• [EXERCISE BRIEF] From the data below, return the exact lines starting at the line containing "The image size is (297, 2576)." and ending at the line containing "This screenshot has width=552, height=2576.", both included, and nothing else.

Dataset entries:
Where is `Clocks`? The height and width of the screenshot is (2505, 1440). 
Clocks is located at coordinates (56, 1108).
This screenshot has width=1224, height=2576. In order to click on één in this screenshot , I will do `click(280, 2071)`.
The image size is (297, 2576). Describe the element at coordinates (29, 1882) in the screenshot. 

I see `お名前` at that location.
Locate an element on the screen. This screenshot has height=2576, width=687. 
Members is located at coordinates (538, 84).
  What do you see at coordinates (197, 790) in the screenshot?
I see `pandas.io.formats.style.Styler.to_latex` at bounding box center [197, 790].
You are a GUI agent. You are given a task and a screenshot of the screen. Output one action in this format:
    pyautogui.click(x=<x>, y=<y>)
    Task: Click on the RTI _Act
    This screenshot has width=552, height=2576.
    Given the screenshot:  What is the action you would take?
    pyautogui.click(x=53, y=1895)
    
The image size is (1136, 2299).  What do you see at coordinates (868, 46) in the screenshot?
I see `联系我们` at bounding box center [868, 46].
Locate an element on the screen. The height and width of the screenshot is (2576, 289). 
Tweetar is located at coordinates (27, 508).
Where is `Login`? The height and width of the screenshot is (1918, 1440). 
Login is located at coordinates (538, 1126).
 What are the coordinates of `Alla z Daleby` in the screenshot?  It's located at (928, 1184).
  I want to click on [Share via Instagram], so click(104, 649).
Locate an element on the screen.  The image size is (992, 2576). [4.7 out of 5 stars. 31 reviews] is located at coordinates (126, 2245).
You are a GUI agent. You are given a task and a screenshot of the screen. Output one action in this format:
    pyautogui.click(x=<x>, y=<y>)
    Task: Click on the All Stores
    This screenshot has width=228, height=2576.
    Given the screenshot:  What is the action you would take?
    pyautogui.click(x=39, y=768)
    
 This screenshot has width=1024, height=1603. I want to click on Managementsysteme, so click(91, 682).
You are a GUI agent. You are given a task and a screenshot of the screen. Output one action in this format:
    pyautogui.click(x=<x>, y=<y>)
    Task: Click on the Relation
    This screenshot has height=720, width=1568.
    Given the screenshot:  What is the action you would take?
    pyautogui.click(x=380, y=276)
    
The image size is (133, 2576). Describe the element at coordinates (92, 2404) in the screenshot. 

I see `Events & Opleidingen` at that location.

• [RESULT FOR THIS TASK]
The image size is (297, 2576). Describe the element at coordinates (29, 1882) in the screenshot. 

I see `お名前` at that location.
Locate an element on the screen. This screenshot has height=2576, width=687. 
Members is located at coordinates (538, 84).
  What do you see at coordinates (197, 790) in the screenshot?
I see `pandas.io.formats.style.Styler.to_latex` at bounding box center [197, 790].
You are a GUI agent. You are given a task and a screenshot of the screen. Output one action in this format:
    pyautogui.click(x=<x>, y=<y>)
    Task: Click on the RTI _Act
    This screenshot has width=552, height=2576.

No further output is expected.